THE first cases of the Indian variant of COVID-19 have been detected in a Malaga testing centre.

The two individual cases were detected at the Hospital Clínico Universitario after suspicious test results were sent to Granada for sequencing.

It emerged that the two tests in question were of the B.1.617 Indian variant, marking a dubious milestone of being the first cases in Malaga province.

The patients have been isolated and a tracking process is being carried out to discover how it was caught to better understand how the variant is spreading.

Although cases of the prevalent strain in Spain are relatively low, cases are slowly rising but according to regional health authorities, still do not present a cause for concern, yet.

A statement from the Malaga Health Authority has stressed that the discovery of the Indian variant, along with a rise in incidence rates across the province stresses the need to stop the relaxation of restrictions.

“We will finish sooner if we comply with the warning recommendations, such as the use of masks, hygiene, maintaining social distance; extreme precautions are what will shorten the deadlines to return to normal,” read a statement.

So far, several outbreaks of the B.1.617 variant have been detected in Spain, with 39 cases recorded as of two days ago according to the Ministry of Health, with a further outbreak in northern Spain under study.
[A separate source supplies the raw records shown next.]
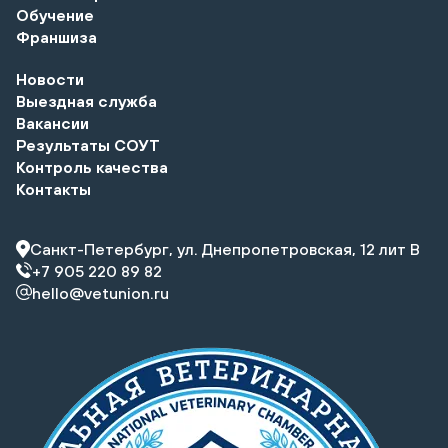
Обучение
Франшиза
Новости
Выездная служба
Вакансии
Результаты СОУТ
Контроль качества
Контакты
Санкт-Петербург, ул. Днепропетровская, 12 лит В
+7 905 220 89 82
hello@vetunion.ru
These figures are in stark contract to the UK, which now reports that almost 60% of active cases are now considered the Indian variant.

According to the WHO, it is also present now in 26 countries across the EU and is unique in its ability to spread more quickly than other previous variants.

The news comes as Malaga’s incidence rate has risen from 132.2 cases per 100,000 yesterday to 147.9 cases this morning, putting the region dangerously close to the 150 threshold for restrictions to be imposed.